Although E75 was isolated from a woman who reported that she did not have symptoms of cystitis, its genome encodes proteins associated with E. coli pathogenesis, including the P pilus, RTX toxin, and α-fimbriae. These genes were not found in E78. While the E75 strain did not include plasmid sequences, genome sequencing of the E78 isolate contained two. Plasmid pE78.2 was nearly identical (one mismatch) to the E. coli plasmid pVR50G, collected from urine obtained from an individual with asymptomatic bacteriuria [30].

Both genomes included a number of prophages.

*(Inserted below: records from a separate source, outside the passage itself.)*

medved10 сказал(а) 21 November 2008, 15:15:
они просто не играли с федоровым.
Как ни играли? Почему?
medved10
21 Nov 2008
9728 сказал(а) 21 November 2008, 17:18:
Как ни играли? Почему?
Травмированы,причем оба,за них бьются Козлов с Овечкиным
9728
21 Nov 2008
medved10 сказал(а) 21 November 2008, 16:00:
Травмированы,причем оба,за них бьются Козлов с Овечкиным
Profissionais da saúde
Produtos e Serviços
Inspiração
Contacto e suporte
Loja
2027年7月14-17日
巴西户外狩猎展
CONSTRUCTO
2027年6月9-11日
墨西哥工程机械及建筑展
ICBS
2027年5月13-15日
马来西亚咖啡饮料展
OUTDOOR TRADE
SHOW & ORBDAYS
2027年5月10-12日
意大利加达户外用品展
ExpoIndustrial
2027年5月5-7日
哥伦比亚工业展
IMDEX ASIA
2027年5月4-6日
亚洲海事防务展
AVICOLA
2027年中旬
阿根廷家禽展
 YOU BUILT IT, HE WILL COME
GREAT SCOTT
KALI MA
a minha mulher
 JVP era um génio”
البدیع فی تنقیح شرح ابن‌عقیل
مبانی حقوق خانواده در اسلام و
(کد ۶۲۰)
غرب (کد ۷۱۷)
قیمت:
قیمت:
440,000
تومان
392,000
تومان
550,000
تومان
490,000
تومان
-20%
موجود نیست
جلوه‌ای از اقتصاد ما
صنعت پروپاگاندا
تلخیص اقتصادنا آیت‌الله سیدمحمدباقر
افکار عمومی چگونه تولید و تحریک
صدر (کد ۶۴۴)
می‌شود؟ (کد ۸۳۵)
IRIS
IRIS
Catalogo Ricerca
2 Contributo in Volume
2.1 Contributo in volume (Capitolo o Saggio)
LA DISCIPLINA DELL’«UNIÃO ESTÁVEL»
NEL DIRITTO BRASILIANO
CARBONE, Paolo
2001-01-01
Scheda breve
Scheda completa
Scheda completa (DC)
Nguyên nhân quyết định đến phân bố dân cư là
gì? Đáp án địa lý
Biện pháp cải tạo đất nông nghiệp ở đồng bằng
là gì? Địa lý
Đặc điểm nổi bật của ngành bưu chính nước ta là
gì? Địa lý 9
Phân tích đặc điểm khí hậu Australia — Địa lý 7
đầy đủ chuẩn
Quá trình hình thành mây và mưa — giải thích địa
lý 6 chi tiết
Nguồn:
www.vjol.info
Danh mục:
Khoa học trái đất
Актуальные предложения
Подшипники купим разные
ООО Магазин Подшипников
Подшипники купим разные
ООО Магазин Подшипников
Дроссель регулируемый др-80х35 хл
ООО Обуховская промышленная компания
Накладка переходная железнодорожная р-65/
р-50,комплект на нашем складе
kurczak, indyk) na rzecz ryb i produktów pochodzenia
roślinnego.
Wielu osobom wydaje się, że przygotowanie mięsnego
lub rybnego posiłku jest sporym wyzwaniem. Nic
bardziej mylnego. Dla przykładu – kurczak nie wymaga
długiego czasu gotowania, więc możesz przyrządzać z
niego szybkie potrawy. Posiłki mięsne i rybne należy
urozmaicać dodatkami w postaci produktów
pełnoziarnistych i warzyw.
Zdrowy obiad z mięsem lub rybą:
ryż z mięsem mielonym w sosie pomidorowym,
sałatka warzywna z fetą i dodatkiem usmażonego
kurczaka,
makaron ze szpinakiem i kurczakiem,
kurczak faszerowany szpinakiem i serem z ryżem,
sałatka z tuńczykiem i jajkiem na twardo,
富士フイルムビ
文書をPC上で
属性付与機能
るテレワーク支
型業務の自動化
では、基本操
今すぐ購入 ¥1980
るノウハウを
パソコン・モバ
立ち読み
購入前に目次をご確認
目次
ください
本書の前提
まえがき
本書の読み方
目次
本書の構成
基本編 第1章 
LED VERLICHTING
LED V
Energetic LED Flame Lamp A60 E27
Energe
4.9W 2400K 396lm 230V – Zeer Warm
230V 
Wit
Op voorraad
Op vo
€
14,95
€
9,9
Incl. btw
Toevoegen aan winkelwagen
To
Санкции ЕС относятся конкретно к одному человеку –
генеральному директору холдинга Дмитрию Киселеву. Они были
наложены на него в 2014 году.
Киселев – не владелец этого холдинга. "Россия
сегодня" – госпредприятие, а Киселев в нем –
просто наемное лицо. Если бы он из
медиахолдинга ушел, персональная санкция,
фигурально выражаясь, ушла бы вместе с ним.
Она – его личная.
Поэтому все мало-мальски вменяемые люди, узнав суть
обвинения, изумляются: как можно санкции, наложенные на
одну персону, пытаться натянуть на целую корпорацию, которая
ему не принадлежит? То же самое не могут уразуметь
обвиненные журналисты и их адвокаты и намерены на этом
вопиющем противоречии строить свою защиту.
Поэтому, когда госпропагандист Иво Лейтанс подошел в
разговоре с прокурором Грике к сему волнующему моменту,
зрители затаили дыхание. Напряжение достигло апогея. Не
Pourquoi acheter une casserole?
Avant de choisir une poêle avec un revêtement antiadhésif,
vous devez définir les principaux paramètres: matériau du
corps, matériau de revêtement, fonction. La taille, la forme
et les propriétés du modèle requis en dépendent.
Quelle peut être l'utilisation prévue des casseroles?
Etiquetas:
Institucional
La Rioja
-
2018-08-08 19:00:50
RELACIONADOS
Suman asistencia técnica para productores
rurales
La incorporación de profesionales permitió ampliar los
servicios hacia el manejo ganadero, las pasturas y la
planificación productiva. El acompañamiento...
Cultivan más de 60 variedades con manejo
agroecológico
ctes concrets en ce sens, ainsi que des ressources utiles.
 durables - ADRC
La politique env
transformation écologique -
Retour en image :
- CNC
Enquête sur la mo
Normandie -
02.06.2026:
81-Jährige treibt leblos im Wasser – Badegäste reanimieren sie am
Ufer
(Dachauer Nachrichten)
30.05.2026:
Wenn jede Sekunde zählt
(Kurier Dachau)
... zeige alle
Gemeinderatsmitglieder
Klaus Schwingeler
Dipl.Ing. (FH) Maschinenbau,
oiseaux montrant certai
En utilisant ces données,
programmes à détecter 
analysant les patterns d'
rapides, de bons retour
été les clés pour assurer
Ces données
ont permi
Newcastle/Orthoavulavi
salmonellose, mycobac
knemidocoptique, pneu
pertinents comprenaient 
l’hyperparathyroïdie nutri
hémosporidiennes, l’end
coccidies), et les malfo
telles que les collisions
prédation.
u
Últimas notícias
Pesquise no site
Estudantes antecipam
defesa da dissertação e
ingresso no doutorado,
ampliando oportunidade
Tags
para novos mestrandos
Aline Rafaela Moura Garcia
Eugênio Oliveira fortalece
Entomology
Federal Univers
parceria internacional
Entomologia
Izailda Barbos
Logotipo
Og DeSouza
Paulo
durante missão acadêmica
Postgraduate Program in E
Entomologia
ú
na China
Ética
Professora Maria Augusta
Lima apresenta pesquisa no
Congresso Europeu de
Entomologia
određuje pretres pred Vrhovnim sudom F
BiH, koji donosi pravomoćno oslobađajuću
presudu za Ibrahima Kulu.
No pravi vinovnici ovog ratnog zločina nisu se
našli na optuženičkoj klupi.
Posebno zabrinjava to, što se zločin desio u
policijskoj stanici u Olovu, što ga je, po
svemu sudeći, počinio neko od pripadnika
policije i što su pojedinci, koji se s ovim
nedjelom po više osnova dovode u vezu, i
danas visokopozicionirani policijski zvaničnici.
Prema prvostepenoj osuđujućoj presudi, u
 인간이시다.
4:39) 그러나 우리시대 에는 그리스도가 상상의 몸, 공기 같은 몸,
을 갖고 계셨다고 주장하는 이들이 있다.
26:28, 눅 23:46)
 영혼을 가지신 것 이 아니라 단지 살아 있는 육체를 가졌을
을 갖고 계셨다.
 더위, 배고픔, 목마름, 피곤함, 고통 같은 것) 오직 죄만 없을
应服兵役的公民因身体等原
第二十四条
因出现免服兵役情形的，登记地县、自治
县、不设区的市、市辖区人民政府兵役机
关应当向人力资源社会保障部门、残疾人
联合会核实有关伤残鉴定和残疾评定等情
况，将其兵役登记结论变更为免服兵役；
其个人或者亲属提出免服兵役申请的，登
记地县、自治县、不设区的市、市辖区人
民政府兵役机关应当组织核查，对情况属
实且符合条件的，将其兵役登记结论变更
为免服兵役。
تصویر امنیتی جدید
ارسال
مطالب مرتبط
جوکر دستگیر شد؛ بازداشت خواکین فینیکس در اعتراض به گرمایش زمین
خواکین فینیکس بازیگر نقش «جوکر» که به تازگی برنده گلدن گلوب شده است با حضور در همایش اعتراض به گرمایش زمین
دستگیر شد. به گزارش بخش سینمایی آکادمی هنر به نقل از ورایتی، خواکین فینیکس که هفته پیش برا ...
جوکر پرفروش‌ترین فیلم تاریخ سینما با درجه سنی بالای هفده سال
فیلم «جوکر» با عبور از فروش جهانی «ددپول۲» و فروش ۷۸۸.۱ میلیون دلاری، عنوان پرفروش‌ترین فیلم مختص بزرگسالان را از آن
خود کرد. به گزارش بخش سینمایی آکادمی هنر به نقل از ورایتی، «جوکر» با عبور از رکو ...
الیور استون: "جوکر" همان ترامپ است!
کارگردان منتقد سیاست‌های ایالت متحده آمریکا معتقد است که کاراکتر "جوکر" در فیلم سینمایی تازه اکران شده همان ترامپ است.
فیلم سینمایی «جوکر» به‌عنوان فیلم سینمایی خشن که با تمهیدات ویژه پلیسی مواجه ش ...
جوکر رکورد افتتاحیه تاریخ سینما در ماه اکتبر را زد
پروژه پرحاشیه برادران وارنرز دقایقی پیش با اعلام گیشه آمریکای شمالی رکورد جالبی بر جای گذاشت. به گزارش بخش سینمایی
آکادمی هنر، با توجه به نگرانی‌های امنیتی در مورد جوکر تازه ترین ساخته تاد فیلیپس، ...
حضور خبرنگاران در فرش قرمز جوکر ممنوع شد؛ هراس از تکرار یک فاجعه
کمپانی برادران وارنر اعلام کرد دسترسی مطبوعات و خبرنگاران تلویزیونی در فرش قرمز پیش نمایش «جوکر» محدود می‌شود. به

Each prophage sequence within the genomes was BLASTed (blastx) to the nr/nt database revealing numerous hits to phage sequences annotated as infecting Escherichia spp. Annotations within the genomes of the temperate phages Lambda and P4 were identified most frequently within the E75 and E78 genomes, respectively. Table 6 lists the statistics of this search. The vast majority of the hits were to phages annotated as infectious for Escherichia , Salmonella , and/or Shigella spp. Nevertheless, prophage sequences for both temperate as well as lytic phages were identified. The abundance of prophage sequences within these two genomes exceeds that previously identified in E. coli genomes.

Table 6 Predicted sequences of phage origin and putative origin

Conclusions

The genome of E75, isolated from a woman who reported no symptoms of cystitis, is more closely related to the avian extraintestinal pathogen APEC 01. The genome of E75, isolated from a woman who reported cystitis symptoms, resides in a clade populated by human extra-intestinal strains that are either uropathogenic or asymptomatic bacteriuric. Both genomes contain an unusually large number of prophage sequences.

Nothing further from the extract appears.